(Exercise data)

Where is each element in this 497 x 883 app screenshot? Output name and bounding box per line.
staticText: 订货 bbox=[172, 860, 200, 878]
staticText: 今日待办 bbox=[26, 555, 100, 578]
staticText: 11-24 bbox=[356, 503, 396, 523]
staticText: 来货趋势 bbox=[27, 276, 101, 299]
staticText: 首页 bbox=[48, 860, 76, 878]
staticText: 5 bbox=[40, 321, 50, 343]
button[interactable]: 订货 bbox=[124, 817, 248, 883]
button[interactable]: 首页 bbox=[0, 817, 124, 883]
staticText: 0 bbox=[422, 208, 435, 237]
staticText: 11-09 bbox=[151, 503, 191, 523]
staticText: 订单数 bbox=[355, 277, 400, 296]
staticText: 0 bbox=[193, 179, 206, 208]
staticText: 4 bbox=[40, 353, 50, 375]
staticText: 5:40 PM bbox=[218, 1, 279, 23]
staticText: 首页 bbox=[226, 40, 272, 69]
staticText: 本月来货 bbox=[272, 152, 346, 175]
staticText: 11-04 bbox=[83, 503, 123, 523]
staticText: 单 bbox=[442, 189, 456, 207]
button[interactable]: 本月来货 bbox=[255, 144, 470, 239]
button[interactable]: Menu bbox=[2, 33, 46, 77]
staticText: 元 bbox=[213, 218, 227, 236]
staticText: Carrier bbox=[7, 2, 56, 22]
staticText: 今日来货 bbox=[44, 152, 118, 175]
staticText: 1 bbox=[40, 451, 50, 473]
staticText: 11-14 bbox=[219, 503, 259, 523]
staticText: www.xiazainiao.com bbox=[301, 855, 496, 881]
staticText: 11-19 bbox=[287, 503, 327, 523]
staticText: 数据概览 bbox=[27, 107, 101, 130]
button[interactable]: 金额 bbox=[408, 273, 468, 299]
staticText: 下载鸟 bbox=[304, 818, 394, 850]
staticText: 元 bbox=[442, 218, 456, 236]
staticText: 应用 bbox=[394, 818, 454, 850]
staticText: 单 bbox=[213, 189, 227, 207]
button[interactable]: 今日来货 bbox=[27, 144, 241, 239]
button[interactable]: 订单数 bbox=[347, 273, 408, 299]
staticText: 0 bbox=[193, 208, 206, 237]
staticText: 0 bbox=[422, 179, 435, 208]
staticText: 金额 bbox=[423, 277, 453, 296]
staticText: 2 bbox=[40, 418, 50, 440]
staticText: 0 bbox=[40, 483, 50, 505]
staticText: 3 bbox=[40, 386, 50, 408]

(End Exercise data)

> [Work to complete]
Repeat the data. Every word must match.

> [Exercise answer]
Where is each element in this 497 x 883 app screenshot? Output name and bounding box per line.
staticText: 订货 bbox=[172, 860, 200, 878]
staticText: 今日待办 bbox=[26, 555, 100, 578]
staticText: 11-24 bbox=[356, 503, 396, 523]
staticText: 来货趋势 bbox=[27, 276, 101, 299]
staticText: 首页 bbox=[48, 860, 76, 878]
staticText: 5 bbox=[40, 321, 50, 343]
button[interactable]: 订货 bbox=[124, 817, 248, 883]
button[interactable]: 首页 bbox=[0, 817, 124, 883]
staticText: 0 bbox=[422, 208, 435, 237]
staticText: 11-09 bbox=[151, 503, 191, 523]
staticText: 订单数 bbox=[355, 277, 400, 296]
staticText: 0 bbox=[193, 179, 206, 208]
staticText: 4 bbox=[40, 353, 50, 375]
staticText: 5:40 PM bbox=[218, 1, 279, 23]
staticText: 首页 bbox=[226, 40, 272, 69]
staticText: 本月来货 bbox=[272, 152, 346, 175]
staticText: 11-04 bbox=[83, 503, 123, 523]
staticText: 单 bbox=[442, 189, 456, 207]
button[interactable]: 本月来货 bbox=[255, 144, 470, 239]
button[interactable]: Menu bbox=[2, 33, 46, 77]
staticText: 元 bbox=[213, 218, 227, 236]
staticText: Carrier bbox=[7, 2, 56, 22]
staticText: 今日来货 bbox=[44, 152, 118, 175]
staticText: 1 bbox=[40, 451, 50, 473]
staticText: 11-14 bbox=[219, 503, 259, 523]
staticText: www.xiazainiao.com bbox=[301, 855, 496, 881]
staticText: 11-19 bbox=[287, 503, 327, 523]
staticText: 数据概览 bbox=[27, 107, 101, 130]
button[interactable]: 金额 bbox=[408, 273, 468, 299]
staticText: 下载鸟 bbox=[304, 818, 394, 850]
staticText: 元 bbox=[442, 218, 456, 236]
staticText: 应用 bbox=[394, 818, 454, 850]
staticText: 单 bbox=[213, 189, 227, 207]
button[interactable]: 今日来货 bbox=[27, 144, 241, 239]
button[interactable]: 订单数 bbox=[347, 273, 408, 299]
staticText: 0 bbox=[193, 208, 206, 237]
staticText: 0 bbox=[422, 179, 435, 208]
staticText: 金额 bbox=[423, 277, 453, 296]
staticText: 2 bbox=[40, 418, 50, 440]
staticText: 0 bbox=[40, 483, 50, 505]
staticText: 3 bbox=[40, 386, 50, 408]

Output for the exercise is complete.